Das bisherige erklärte Ziel der Leute, die auch unter dem Begriff Hügeljugend gehandelt werden, weil sie sich mit ihren Wohnmobilen bevorzugt auf Hügeln niederlassen, ist, mit ihren Aktionen Regierung und Armee davon abzubringen, ihre illegal errichteten Unterkünfte wieder abzureißen. Der Brandanschlag in Duma folgte nur wenige Tage auf den Abriss zweier Häuser in der Siedlung Beit El, die illegal auf dem privaten Grundstück palästinensischer Eigentümer errichtet worden waren.

Die jüdischen Terroristen werden in ihrer Methode wie auch ihrer Zielsetzung immer maßloser. „Sie haben heute ehrgeizigere Ziele, wollen das Land destabilisieren und die Regierung stürzen, um ein neues Regime zu etablieren, das auf der Halacha, dem jüdischen Recht, basiert“, schrieb die liberale „Ha'aretz“ am Montag. Zu dieser Erkenntnis sei der inländische Geheimdienst Shin Bet bereits Ende letzten Jahres gekommen. Die führenden Köpfe der Gewaltaktionen seien den Sicherheitskräften lange bekannt. Problematisch sei jedoch eine Beweisführung, die vor Gericht standhält.

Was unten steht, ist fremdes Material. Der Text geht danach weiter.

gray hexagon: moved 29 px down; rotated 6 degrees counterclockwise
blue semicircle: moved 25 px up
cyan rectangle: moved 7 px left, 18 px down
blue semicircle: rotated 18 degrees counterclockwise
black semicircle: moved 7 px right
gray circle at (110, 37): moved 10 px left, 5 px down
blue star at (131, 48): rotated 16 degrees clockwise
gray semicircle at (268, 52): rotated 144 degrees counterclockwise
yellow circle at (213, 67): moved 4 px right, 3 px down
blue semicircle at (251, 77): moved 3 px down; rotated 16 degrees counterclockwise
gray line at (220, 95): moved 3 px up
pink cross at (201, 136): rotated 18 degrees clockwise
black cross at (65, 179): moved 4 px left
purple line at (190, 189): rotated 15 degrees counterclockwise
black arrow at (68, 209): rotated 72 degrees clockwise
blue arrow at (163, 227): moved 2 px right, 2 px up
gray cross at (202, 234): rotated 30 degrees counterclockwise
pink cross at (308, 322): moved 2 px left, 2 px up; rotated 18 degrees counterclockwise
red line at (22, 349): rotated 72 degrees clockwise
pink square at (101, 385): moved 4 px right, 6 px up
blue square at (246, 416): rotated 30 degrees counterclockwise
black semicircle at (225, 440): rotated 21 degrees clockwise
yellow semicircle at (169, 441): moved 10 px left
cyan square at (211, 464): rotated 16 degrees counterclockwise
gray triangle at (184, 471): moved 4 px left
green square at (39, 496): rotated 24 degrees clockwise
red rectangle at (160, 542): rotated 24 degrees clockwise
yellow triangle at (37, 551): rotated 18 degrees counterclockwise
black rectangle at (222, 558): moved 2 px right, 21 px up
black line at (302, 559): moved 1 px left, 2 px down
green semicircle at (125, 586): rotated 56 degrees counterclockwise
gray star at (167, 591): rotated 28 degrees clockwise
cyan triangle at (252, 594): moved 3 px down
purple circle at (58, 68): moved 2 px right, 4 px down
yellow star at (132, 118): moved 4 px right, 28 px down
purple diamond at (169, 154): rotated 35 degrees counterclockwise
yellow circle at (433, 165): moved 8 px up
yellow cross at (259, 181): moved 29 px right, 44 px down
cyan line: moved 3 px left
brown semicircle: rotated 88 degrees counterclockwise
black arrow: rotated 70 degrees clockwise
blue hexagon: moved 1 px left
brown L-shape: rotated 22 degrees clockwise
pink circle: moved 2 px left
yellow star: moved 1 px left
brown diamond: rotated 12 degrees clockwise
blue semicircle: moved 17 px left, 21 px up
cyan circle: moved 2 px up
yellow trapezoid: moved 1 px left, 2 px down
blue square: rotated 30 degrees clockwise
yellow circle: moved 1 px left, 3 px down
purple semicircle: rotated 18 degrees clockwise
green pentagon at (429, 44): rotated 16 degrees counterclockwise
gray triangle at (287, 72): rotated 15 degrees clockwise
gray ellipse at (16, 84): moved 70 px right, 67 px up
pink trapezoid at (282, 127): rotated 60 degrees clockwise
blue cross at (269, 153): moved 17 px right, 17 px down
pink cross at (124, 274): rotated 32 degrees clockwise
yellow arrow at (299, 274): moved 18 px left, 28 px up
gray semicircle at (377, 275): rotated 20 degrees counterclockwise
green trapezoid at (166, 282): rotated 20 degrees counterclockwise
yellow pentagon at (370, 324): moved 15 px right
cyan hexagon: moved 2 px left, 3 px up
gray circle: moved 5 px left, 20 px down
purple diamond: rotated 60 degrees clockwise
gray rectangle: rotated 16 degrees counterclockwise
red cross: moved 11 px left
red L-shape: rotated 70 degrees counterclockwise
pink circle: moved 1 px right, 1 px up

Vermummte bewaffnete Siedler

Der Begriff Preisschild tauchte zum ersten Mal 2008 auf. Damals standen mehrere illegale Siedlervorposten vor der Räumung. Um die Übergriffe zu dokumentieren und die Filme vor Gericht als Beweismaterial zu verwenden, verteilte die Menschenrechtsorganisation B'Tselem hunderte Kameras an palästinensische Zivilisten. Die Videos von vermummten und teilweise bewaffneten Siedlern, die palästinensische Bauern angreifen, sind sogar im Internet zu sehen. Zu einer systematischen Verfolgung der jüdischen Extremisten kam es dennoch bis heute nicht.

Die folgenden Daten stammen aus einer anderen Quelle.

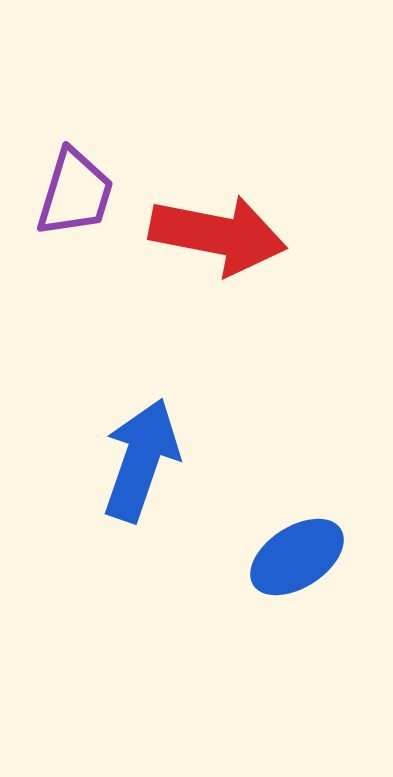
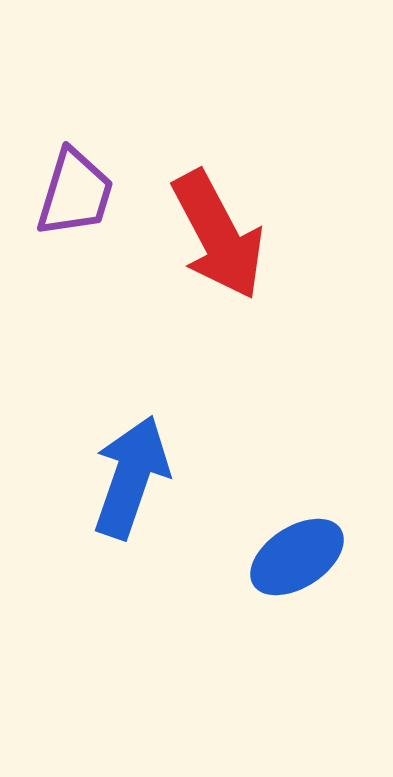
red arrow: rotated 51 degrees clockwise
blue arrow: moved 10 px left, 17 px down
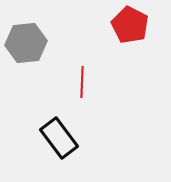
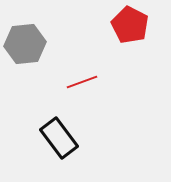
gray hexagon: moved 1 px left, 1 px down
red line: rotated 68 degrees clockwise
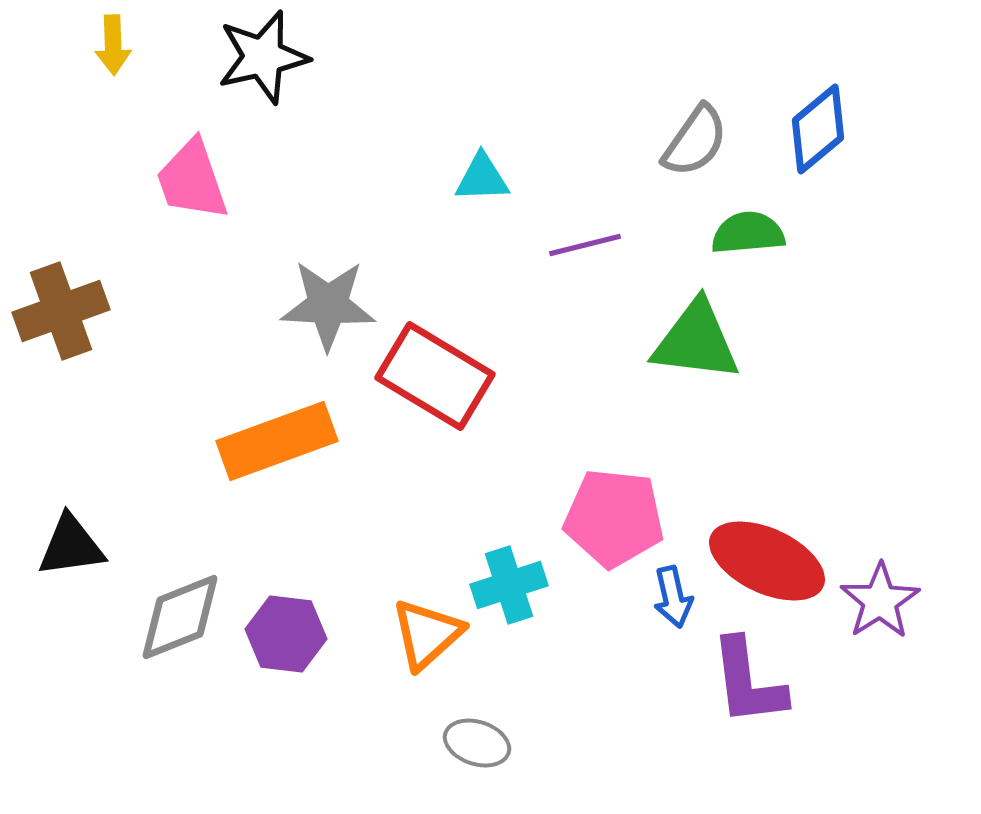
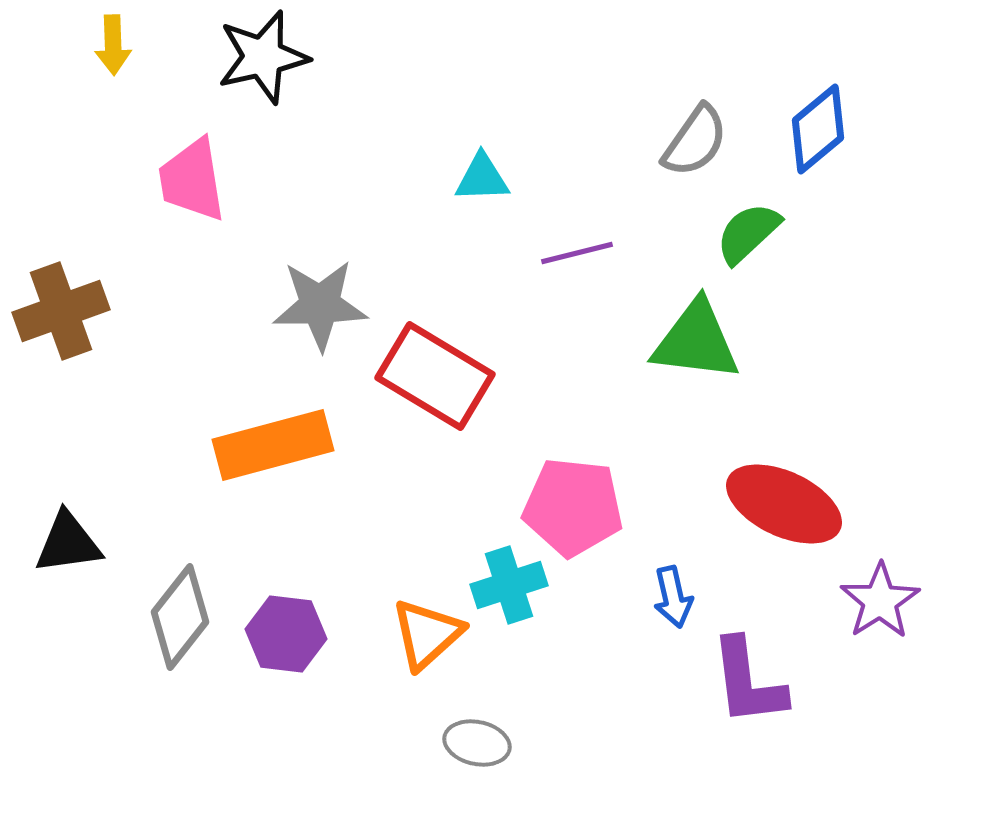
pink trapezoid: rotated 10 degrees clockwise
green semicircle: rotated 38 degrees counterclockwise
purple line: moved 8 px left, 8 px down
gray star: moved 8 px left; rotated 4 degrees counterclockwise
orange rectangle: moved 4 px left, 4 px down; rotated 5 degrees clockwise
pink pentagon: moved 41 px left, 11 px up
black triangle: moved 3 px left, 3 px up
red ellipse: moved 17 px right, 57 px up
gray diamond: rotated 30 degrees counterclockwise
gray ellipse: rotated 6 degrees counterclockwise
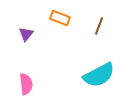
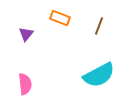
pink semicircle: moved 1 px left
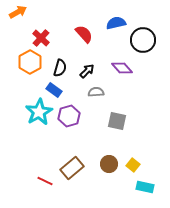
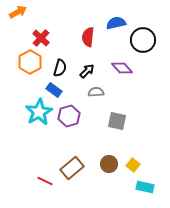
red semicircle: moved 4 px right, 3 px down; rotated 132 degrees counterclockwise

„Ha'aretz“ berichtet, dass die Täter mit der jüngsten Radikalisierung auch den Mord an Arabern für gerechtfertigt halten und bereit sind, selbst lange Haftstrafen in Kauf zu nehmen. Pater Nikodemus Schnabel, Sprecher der deutschen Dormitio-Abtei in Jerusalem, der das Kloster in Tabgha untersteht, kritisiert, dass die Regierung die jüdische Gewalt oft abgetan habe. „Da war von Drogenabhängigen die Rede, von psychischen Problemen oder dem Jerusalemsyndrom.“ Nun hat die Regierung ein schärferes Vorgehen gegen jüdische Extremisten angekündigt. Das Sicherheitskabinett billigte am Montag auch härtere Verhörmethoden gegen diese Gruppe.